Page 96 of Breaking the Dark

“Probably not.”

Luke’s eyes go to his bedroom. For a moment Jessica thinks he’s making a proposition. But then he goes in and emerges a moment later with a flashlight and a tool kit.

“These are the things you keep in your bedroom?” Jessica asks.

“Sure. Yeah. Why, what do you keep in yours?”

She throws him a wry smile and says, “Wouldn’t you like to know?” But then, before they can take this clumsy sexual flirtation any further, Jessica hears her phone buzz and glances at the message:

START MAKING YOUR WAY TOWARD CENTRAL PARK!…THE COUNTDOWN HAS BEGUN!…

It’s time to

Meet Miranda

She shows the message to Luke.

“Cool,” he says. “Let’s go knock some walls down, find Malcolm, meet this Miranda chick, and save the world. You in?”

Jessica nods and smiles. “I’m in.”

One Year Ago

Barton Wallop, Essex, UK

The research and development phase is going well. Arthur says he’s made huge progress. He says he might have a product ready to take to the world by this time next year. It’s time for Polly to start thinking about branding. And if there’s one thing she’s sure of, it’s that Perfect Peach is not the right name for a major, world-changing, game-changing, era-defining technological development. Her product needs a mighty moniker, something immediate, something that will look imposing on billboards all over the globe. It needs to be a word that has multiple meanings, that works internationally, that trips off the tongue, something unforgettable, strong yet feminine, something that evokes an emotion, a sense of awe and aspiration.

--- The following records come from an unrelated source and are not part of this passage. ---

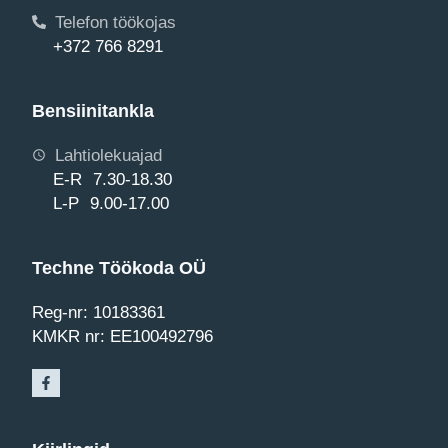
Telefon töökojas
+372 766 8291
Bensiinitankla
Lahtiolekuajad
E-R 7.30-18.30
L-P 9.00-17.00
Techne Töökoda OÜ
Reg-nr: 10183361
KMKR nr: EE100492796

It’s all she thinks about these days. Her head, which is never a quiet place, which has been buzzing and humming with ideas and plans since the day she was born, is now deafening her in its determination to find the right name. She sees words everywhere she goes, they scroll through her mind’s eye like subtitles, they hit her from left field, they repeat and repeat under her voice, as she cleans the kitchen, as she walks the dogs, until they sound like nonsense to her.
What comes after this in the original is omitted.